N-terminal pro-B-type natriuretic peptide (NT-proBNP) is suggested to be altered in patients with systolic heart failure or acute coronary syndrome. We explored the relationship between left ventricular ejection fraction (LVEF) and levels of NT-proBNP in patients with unstable angina and type 2 diabetes mellitus and preserved LVEF.Patients with unstable angina were divided into normal glucose tolerance (controls) and type 2 diabetes mellitus groups. The plasma NT-proBNP concentration was measured in these patients within 30 minute of admission for a comparative study. The severity of coronary arterial lesions was evaluated using Syntax scores. Results: NT-proBNP levels were not significantly different in patients with unstable angina and type 2 diabetes mellitus (median [quartiles]: 167.0 [66.1, 623.3] pg/mL) from those of controls (116.0 [69.8, 233.0], P = 0.278). Subsequent analyses indicated that ln (NT-proBNP) was positively associated with the following parameters: left ventricular end-diastolic diameter (r = 0.495, P = 0.019), left ventricular end-systolic diameter (r = 0.648, P = 0.001), and Syntax score (r = 0.567, P = 0.006); ln (NT-proBNP) was negatively associated with LVEF (r = -0.652, P = 0.001) in patients with unstable angina and type 2 diabetes mellitus. In multiple linear regression analysis, ln (NT-proBNP) levels were significantly independently correlated with the LVEF and Syntax score. However, no correlation was observed between ln (NT-proBNP) and each parameter in patients with unstable angina and normal glucose tolerance (controls).The NT-proBNP level is independently correlated with the LVEF in patients with unstable angina and type 2 diabetes mellitus and preserved LVEF.

摘要

N-末端脑利钠肽前体(NT-proBNP)被认为在收缩性心力衰竭或急性冠状动脉综合征患者中发生改变。
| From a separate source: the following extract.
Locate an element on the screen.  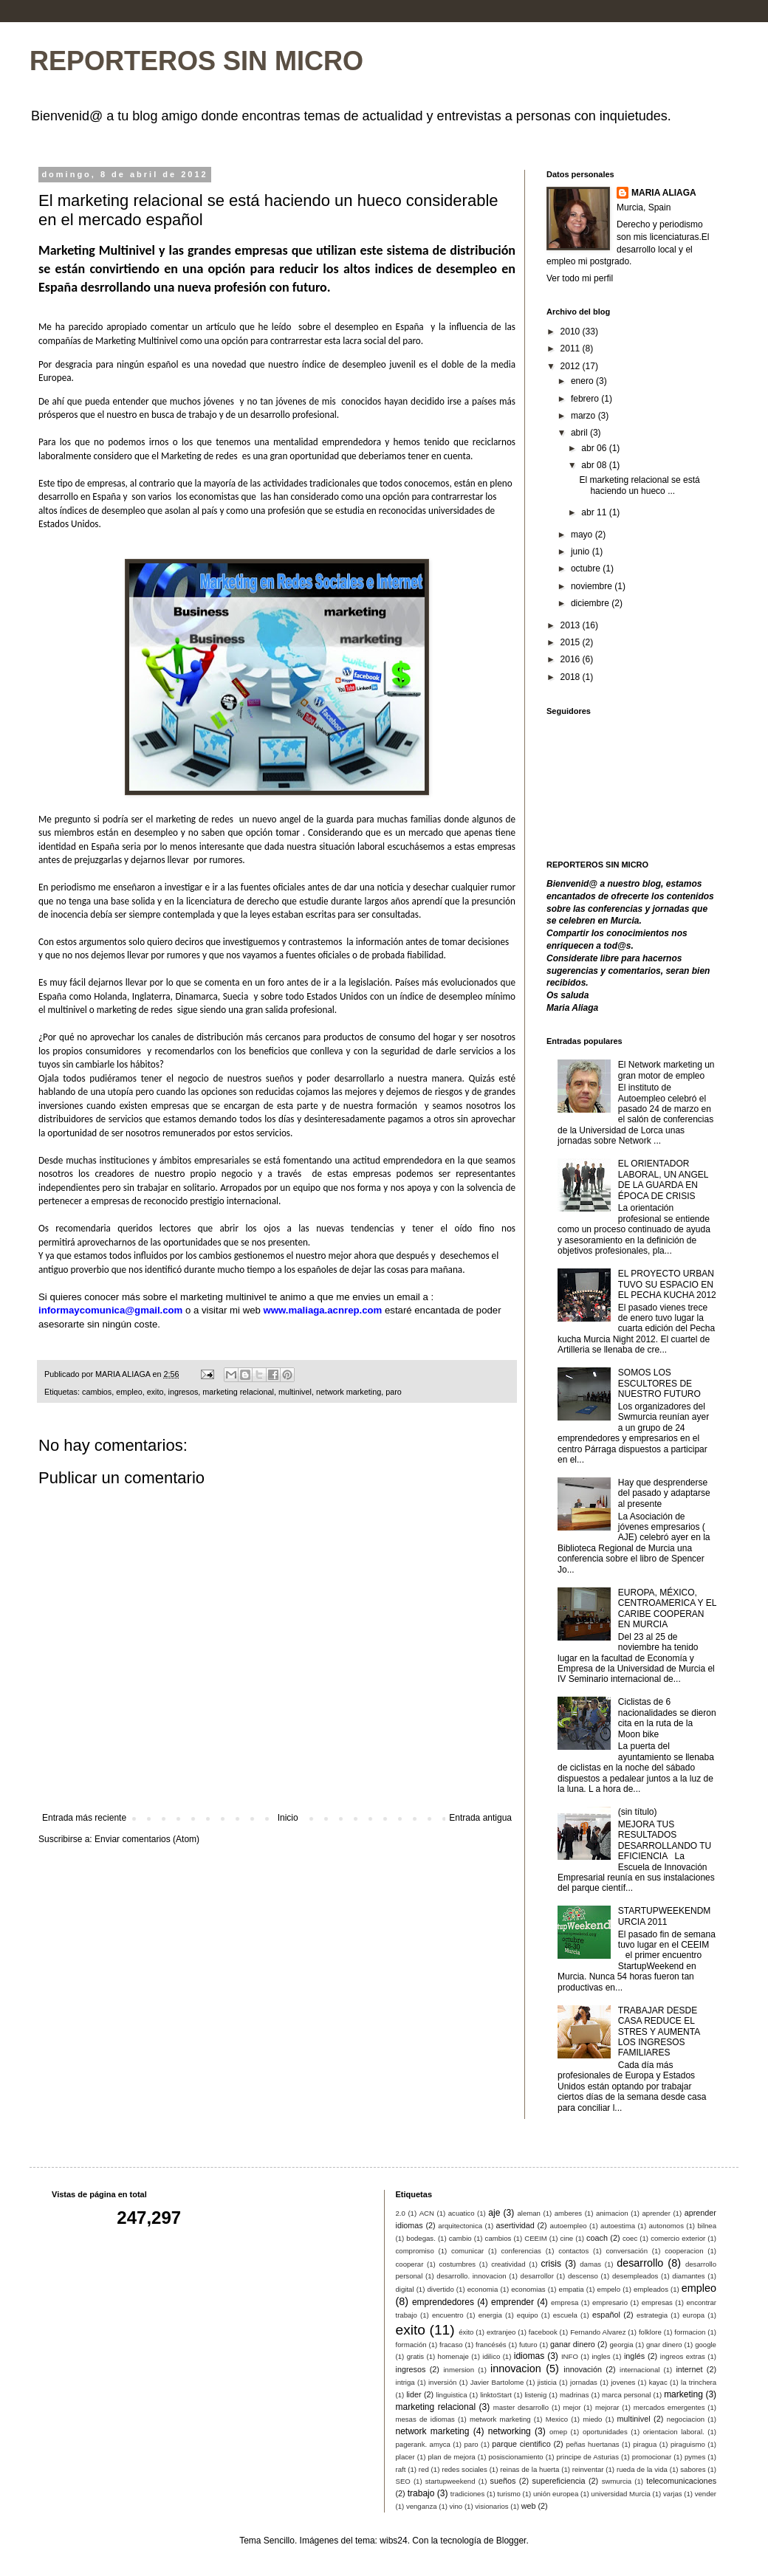 multinivel is located at coordinates (295, 1391).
我们探讨了左心室射血分数(LVEF)与不稳定型心绞痛和 2 型糖尿病伴保留 LVEF 患者的 NT-proBNP 水平之间的关系。将不稳定型心绞痛患者分为正常糖耐量(对照组)和 2 型糖尿病组。在这些患者入院 30 分钟内测量其血浆 NT-proBNP 浓度,进行对比研究。采用 Syntax 评分评估冠状动脉病变严重程度。结果:与对照组(116.0 [69.8, 233.0] pg/mL)相比,不稳定型心绞痛合并 2 型糖尿病患者的 NT-proBNP 水平无显著差异(中位数 [四分位数]:167.0 [66.1, 623.3] pg/mL,P = 0.278)。进一步分析表明,ln(NT-proBNP)与以下参数呈正相关:左心室舒张末期直径(r = 0.495,P = 0.019)、左心室收缩末期直径(r = 0.648,P = 0.001)和 Syntax 评分(r = 0.567,P = 0.006);ln(NT-proBNP)与不稳定型心绞痛合并 2 型糖尿病患者的 LVEF 呈负相关(r = -0.652,P = 0.001)。在多元线性回归分析中,ln(NT-proBNP)水平与 LVEF 和 Syntax 评分显著独立相关。然而,在不稳定型心绞痛伴正常糖耐量(对照组)患者中,ln(NT-proBNP)与各参数之间均无相关性。在不稳定型心绞痛合并保留 LVEF 的 2 型糖尿病患者中,NT-proBNP 水平与 LVEF 独立相关。